→ Work instruction
All lines containing the string "aufzuladen" must be copied from the entries.

Collected data

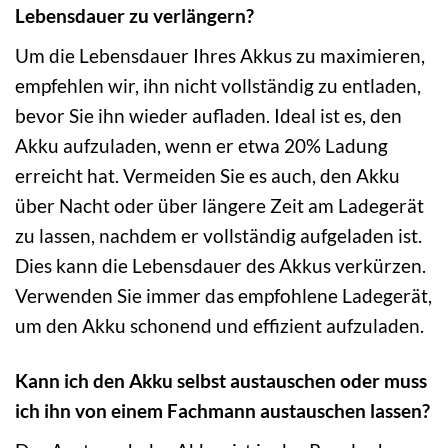
Lebensdauer zu verlängern?
Um die Lebensdauer Ihres Akkus zu maximieren,
empfehlen wir, ihn nicht vollständig zu entladen,
bevor Sie ihn wieder aufladen. Ideal ist es, den
Akku aufzuladen, wenn er etwa 20% Ladung
erreicht hat. Vermeiden Sie es auch, den Akku
über Nacht oder über längere Zeit am Ladegerät
zu lassen, nachdem er vollständig aufgeladen ist.
Dies kann die Lebensdauer des Akkus verkürzen.
Verwenden Sie immer das empfohlene Ladegerät,
um den Akku schonend und effizient aufzuladen.
Kann ich den Akku selbst austauschen oder muss
ich ihn von einem Fachmann austauschen lassen?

→ Completed exercise
Akku aufzuladen, wenn er etwa 20% Ladung
um den Akku schonend und effizient aufzuladen.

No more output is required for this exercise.